В это время лекарь Маненте, проспав без просыпу ночь и целый день, наконец пробудился. Увидев, что он лежит в постели, а вокруг полная темнота, он никак не мог взять в толк, где же он находится, то ли у себя дома, то ли где-то в другом месте, и принялся вспоминать, как он давеча в харчевне «Обезьяна» бражничал со своими дружками Буркьелло Бездонной Бочкой, Губкой и еще с маклером по прозвищу Блондинчик, а потом уснул и его, сонного, отвели, как ему казалось, домой. Однако, когда он встал с постели и на ощупь побрел туда, где, по его представлению, должно было находиться окно, он его там не обнаружил; спотыкаясь в темноте, он принялся искать дверь, и наконец ему посчастливилось отыскать дверцу, ведущую в нужник: таким образом, он смог справить малую нужду, что было ему до крайности необходимо, и он испытал большое облегчение, затем, вновь покружив по комнате, он благополучно вернулся обратно в постель, напуганный и исполненный какого-то странного удивления, сам не зная, на каком свете он находится, снова и снова перебирая в уме все, что с ним приключилось; постепенно он начал ощущать признаки голода и неоднократно испытывал желание кого-нибудь крикнуть, но всякий раз страх заставлял его побороть это искушение, и он молчал, ожидая, что же будет дальше. Тем временем Лоренцо потихоньку отдал все дальнейшие распоряжения для выполнения им задуманного и приказал двум своим переодетым стремянным без лишнего шума войти в комнату, где заперт лекарь; на них были надеты длинные, до земли, белые монашеские рясы, а лица и головы обоих закрывали огромные, опускавшиеся на плечи маски, из тех, что продают на улице де' Серви и которые будто смеются: эту монашескую одежду они взяли из гардеробной, где хранилась целая уйма всевозможных одеяний и разных масок, когда-то использованных на карнавальных шествиях. Один из слуг держал в правой руке обнаженный меч, а в левой — большой горящий факел; другой нес пару оплетенных бутылей доброго вина и завернутые в салфетку два хлеба, двух холодных жирных каплунов, кусок жареной телятины и фрукты — те, что соответствовали тому времени года. Так как комната, где находился лекарь Маненте, заперта была снаружи, слуги сперва начали яростно громыхать засовами, потом резко и неожиданно распахнули дверь и, войдя в комнату, сразу же захлопнули ее за собой; тот, что был с мечом и факелом, встал, прислонившись к двери, чтобы лекарь не попытался ее открыть.

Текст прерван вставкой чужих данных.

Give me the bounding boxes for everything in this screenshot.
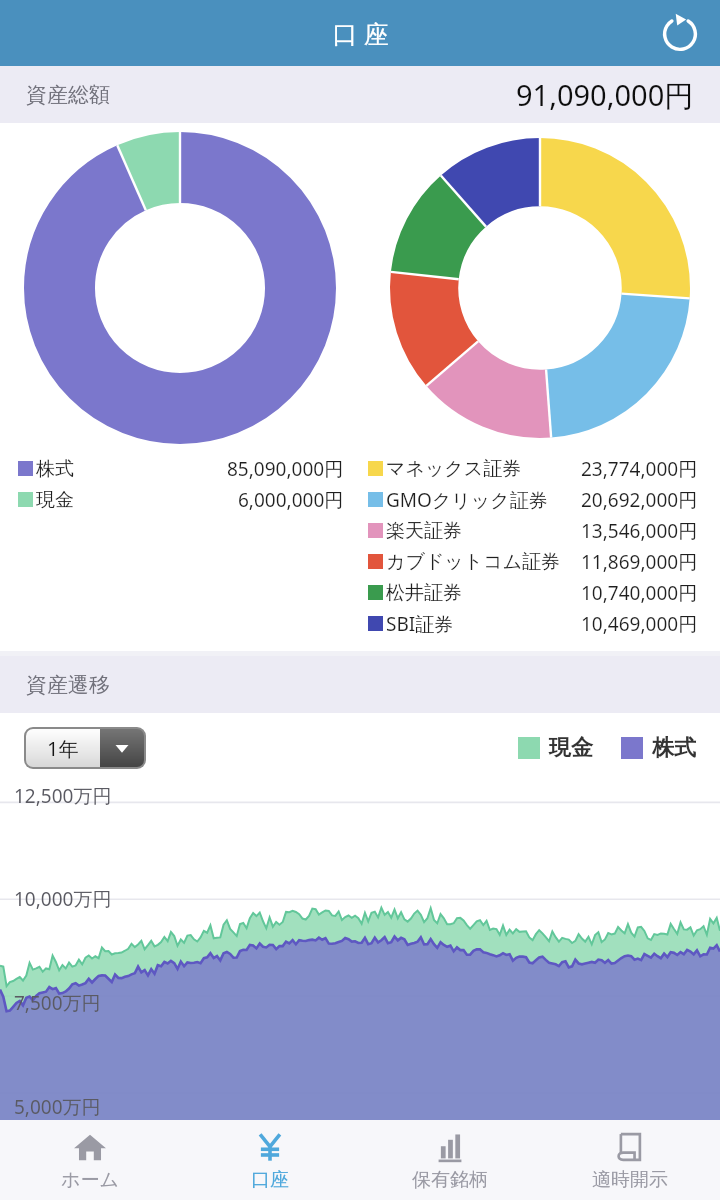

Едва лекарь Маненте услышал, как дергают дверь, а затем лязганье засовов, он весь задрожал и, выпрямившись, сел на постели. Когда же он увидел вошедших, одетых столь странным образом, и у одного из них в руке сверкающий меч, его охватили такое изумление и ужас, что он хотел закричать, но крик застрял у него в горле; остолбенев от удивления, ошеломленный, не на шутку опасаясь за свою жизнь, он ожидал, что с ним будет дальше. Но тут он увидел, как второй, который нес еду, расстилает на столе, стоявшем напротив постели, салфетку, раскладывает на ней хлеб, мясо, ставит вино и всю прочую снедь и подает ему знак приблизиться и приняться за дело. Здесь наш лекарь, которого давно уже терзали муки голода, вскочил на ноги и, как был, в одной рубахе и босой, кинулся к столу, но человек в маске указал ему на широкий длинный халат и пару башмаков, лежащих на одной из лавок, и знаками велел ему одеться и обуться, после чего лекарь Маненте накинулся на еду с поистине волчьим аппетитом. Тотчас же оба слуги покинули комнату, на мгновенье распахнув дверь и сразу же задвинув снаружи засов и вновь оставив лекаря в полной темноте; затем они сняли с себя маскарадные одеянья и доложили обо всем Великолепному. Оставшись в кромешной тьме, лекарь Маненте не пронес куска мимо рта: он прекрасно управился и с парой каплунов, и с телятиной, запивая каждый кусок вином из оплетенной бутылки и думая про себя: «Все это не так уж страшно; если мне и суждено умереть, то теперь я хотя бы спокоен, что умру не с пустым брюхом». Тщательнейшим образом подобрав все остатки, он завернул их в салфетку и вернулся обратно в постель, по-прежнему дивясь, что он здесь один, в темноте, и даже не знает, ни где находится, ни как сюда попал, ни когда отсюда выйдет. Однако, вспомнив смеющиеся карнавальные маски, он про себя тоже засмеялся, тем более что ему пришлось весьма по вкусу угощение, а пуще всего — вино, которому он отдал должное, опорожнив чуть ли не целую фьяску; он уже почти не сомневался, что это, должно быть, проделки его друзей, и поэтому твердо надеялся вскорости выбраться отсюда на свет божий; с этими приятными мыслями он и уснул.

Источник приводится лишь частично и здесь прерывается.